When collecting this information, it can provide useful insights into the workflows being built by users, and from a tech enablement perspective it can help identify which tool categories each user uses a lot and then you can provide advanced training on the tools, or identify areas where you can introduce other parts of the Alteryx palette.

2) A hidden macro within a workflow

The first example is great to get a lot of information about the tools being used, however to get the specific tool usage by user it relies on the population of user details within the workflow metadata configuration pane.

In addition you get details of the individual workflows being produced, but no information about the frequency of use.

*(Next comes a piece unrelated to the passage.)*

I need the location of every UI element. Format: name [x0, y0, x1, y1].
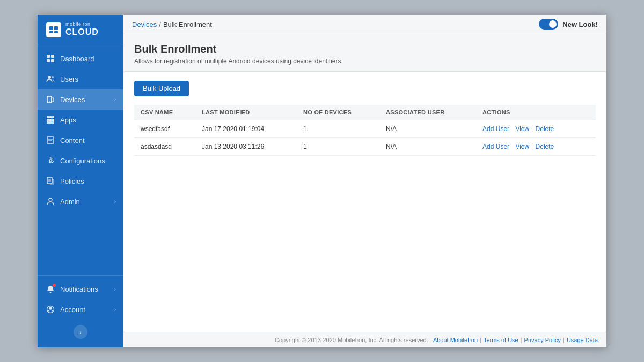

For example if there is a macro which makes use of an API, the first approach will give you details that a user has a workflow called, for example, ‘External Provider API.yxmc’, but there is no way to collect how frequently they may be using the external provider’s API. This is where the second approach has it’s benefits.

The second approach is to create a macro (I do it this way as it is then easy to embed into a workflow or another macro), which leverages the ‘Who Am I’ feature in Windows Command Prompt to identify the user, Workflow Constants to get information on the workflow name and the DateTimeNow tool to get a time stamp.

The run command tool is used to capture the user details from their windows login, so it’s helpful if this is a unique identifier such as a Staff ID or email address (set up below).


This workflow then writes out the information collected at the time of the workflow run to an Excel file (as you can append new data to an existing file), but this could quite easily be to a database or another file type.


So this blog sets out two ways in which either you as a user or an organisation can use tools available directly within Alteryx Designer to monitor usage of Alteryx and understand how your team are making use of Alteryx.

The techniques here do not require the Alteryx Server to capture this information, however the approach here has limitations such as having users save their workflows to a location that you can access, and ensuring that they embed the macro from the second approach into their workflow. Whereas the Server based approach is able to capture much more meta information and not rely on these factors which make it a richer dataset for understanding usage.